Magnetic interfaces and the phenomena arising from them drive both the design of modern spintronics and fundamental research. Recently, it was revealed that through designing magnetic frustration in configurationally complex entropy stabilized oxides, exchange bias can occur in structurally single crystal films. This eliminates the need for complex heterostructures and nanocomposites in the design and control of magnetic response phenomena. In this work, we demonstrate through hole doping of a high entropy perovskite oxide that tuning of magnetic responses can be achieved. With detailed magnetometry, we show magnetic coupling exhibiting a variety of magnetic responses including exchange bias and antiferromagnetic spin reversal in the entropy stabilized ABO3 perovskite oxide La1−xSrx(Cr0.2Mn0.2Fe0.2Co0.2Ni0.2)O3 family.
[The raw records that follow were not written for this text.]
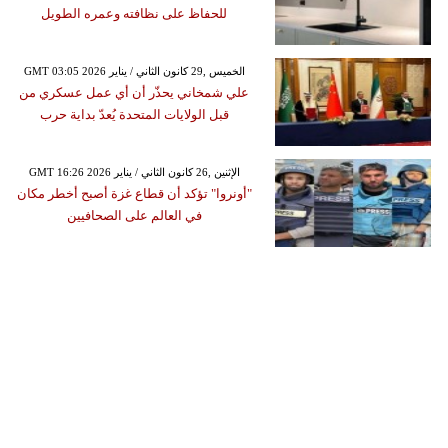
للحفاظ على نظافته وعمره الطويل
GMT 03:05 2026 الخميس ,29 كانون الثاني / يناير
علي شمخاني يحذّر أن أي عمل عسكري من
قبل الولايات المتحدة يُعدّ بداية حرب
GMT 16:26 2026 الإثنين ,26 كانون الثاني / يناير
"أونروا" تؤكد أن قطاع غزة أصبح أخطر مكان
في العالم على الصحافيين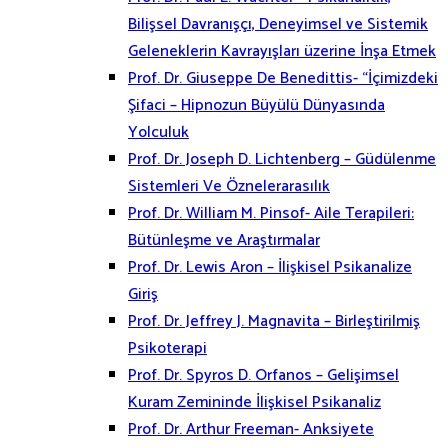
Bilişsel Davranışçı, Deneyimsel ve Sistemik
Geleneklerin Kavrayışları üzerine İnşa Etmek
Prof. Dr. Giuseppe De Benedittis- “İçimizdeki
Şifaci – Hipnozun Büyülü Dünyasında
Yolculuk
Prof. Dr. Joseph D. Lichtenberg – Güdülenme
Sistemleri Ve Öznelerarasılık
Prof. Dr. William M. Pinsof- Aile Terapileri:
Bütünleşme ve Araştırmalar
Prof. Dr. Lewis Aron – İlişkisel Psikanalize
Giriş
Prof. Dr. Jeffrey J. Magnavita – Birleştirilmiş
Psikoterapi
Prof. Dr. Spyros D. Orfanos – Gelişimsel
Kuram Zemininde İlişkisel Psikanaliz
Prof. Dr. Arthur Freeman- Anksiyete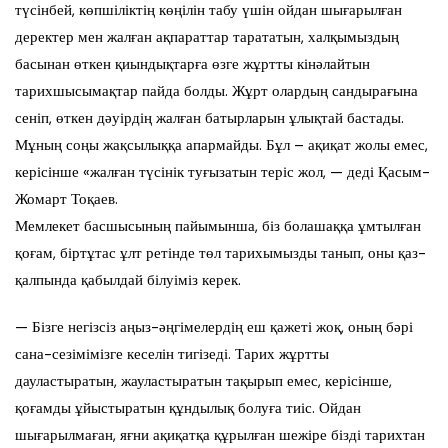
түсінбей, көпшіліктің көңілін табу үшін ойдан шығарылған
деректер мен жалған ақпараттар тарататын, халқымыздың
басынан өткен қиындықтарға өзге жұртты кінәлайтын
тарихшысымақтар пайда болды. Жұрт олардың сандырағына
сеніп, өткен дәуірдің жалған батырларын ұлықтай бастады.
Мұның соңы жақсылыққа апармайды. Бұл – ақиқат жолы емес,
керісінше «жалған түсінік туғызатын теріс жол, — деді Қасым-
Жомарт Тоқаев.
Мемлекет басшысының пайымынша, біз болашаққа ұмтылған
қоғам, біртұтас ұлт ретінде төл тарихымызды танып, оны қаз-
қалпында қабылдай білуіміз керек.
— Бізге негізсіз аңыз-әңгімелердің еш қажеті жоқ, оның бәрі
сана-сезімімізге кеселін тигізеді. Тарих жұртты
дауластыратын, жауластыратын тақырып емес, керісінше,
қоғамды ұйыстыратын құндылық болуға тиіс. Ойдан
шығарылмаған, яғни ақиқатқа құрылған шежіре бізді тарихтан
We find that manipulation of the A-site charge state can be used to balance magnetic phase compositions and coupling responses. This allows for the creation of highly tunable exchange bias responses. In the low Sr doping regime, a spin frustrated region arising at the antiferromagnetic phase boundary is shown to directly couple to the antiferromagnetic moments of the film and emerges as the dominant mechanism, leading to a vertical shift of magnetization loops in response to field biasing. At higher concentrations, direct coupling of antiferromagnetic and ferromagnetic regions is observed. This tunability of magnetic coupling is discussed within the context of these three competing magnetic phases, revealing critical features in designing exchange bias through exploiting spin frustration and disorder in high entropy oxides.